Brown University’s David Kertzer’s timing was better. He and his team got in early, for just a short time prior to the closing, and he returned as soon as it was possible after the reopening. This archival research eventually produced his new book, The Pope at War: The Secret History of Pius XII, Mussolini, and Hitler.
Unfortunately, Kertzer’s book is agenda-driven and makes several factual errors. The author fails to take stock of recent scholarly contributions on Pius’s record and ends up misrepresenting or entirely omitting key information.

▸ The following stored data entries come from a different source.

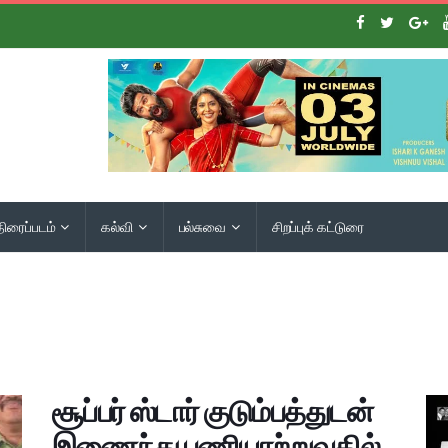
திரைப்படம்
கல்வி
பல்சுவை
சிறப்புக் கட்டுரை
சூப்பர் ஸ்டார் குடும்பத்துடன்
இணைந்து பணியாற்றுவதில்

There are at least seven books on Pius XII with publication dates of 2020 or later. Books by Johan Ickx (Le Bureau. Les Juifs de Pie XII, 2020), Michael Hesemann (The Pope and the Holocaust: Pius XII and the Secret Vatican Archives, 2022), Christian Jennings (Syndrome K: How Italy Resisted the Final Solution, 2022), Gazegoraz Górny and Janusz Rosikon (Vatican Secret Archives, 2020), Cesare Catananti (Il Vaticano nella Tormenta, 2020) and Patrick Gallo (The Nazis, the Vatican, and the Jews of Rome, forthcoming), and all give positive reviews of Pius XII’s wartime leadership. Only David Kertzer claims to have found damning evidence in the archives.
After the book was in print, I went to my local bookstore and bought a copy. The first thing I did was check the bibliography. There were no listings for Mark Riebling, Ion Pacepa, myself, or any of the new Pius XII books noted above. So, I knew that Kertzer was not addressing the most important recent developments in the Pius XII debate, especially the pope’s role in plots to assassinate Hitler and the Kremlin’s disinformation campaign against him. By avoiding those issues, Kertzer disqualified his book from being what he claimed it was: a “full account” of Pius XII’s “actions during the war, and why and how . . . he made the fraught decisions he did.”

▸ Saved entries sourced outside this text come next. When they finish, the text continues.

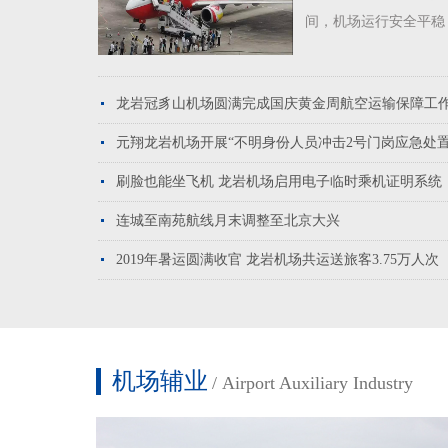
间，机场运行安全平稳，
龙岩冠豸山机场圆满完成国庆黄金周航空运输保障工作
元翔龙岩机场开展“不明身份人员冲击2号门岗应急处置
刷脸也能坐飞机龙岩机场启用电子临时乘机证明系统
连城至南苑航线月末调整至北京大兴
2019年暑运圆满收官龙岩机场共运送旅客3.75万人次
机场辅业
/AirportAuxiliaryIndustry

What Kertzer calls his “most shocking finding” is that within weeks of Pius XII’s 1939 coronation, Hitler sent Prince Philip of Hesse to negotiate an agreement with the Vatican. Kertzer says of the negotiations, “we didn’t know about these until just now.” In fact, on page 58, he accuses the Jesuit editors of the Actes et Documents of having “systematically expunged all reference” to the talks.
Kertzer is simply wrong. The talks are neither a new revelation nor in any way shocking. Negotiations were proposed by Germany well before the death camps were in place. No one knew how Nazi persecution would evolve, and the pope had an opportunity and an obligation to protect the rights and lives of people under his charge. So he agreed to the meetings. I note as an aside that the Church’s massive humanitarian efforts could never have taken place if he had refused negotiations and left Church properties unprotected in Nazi territories.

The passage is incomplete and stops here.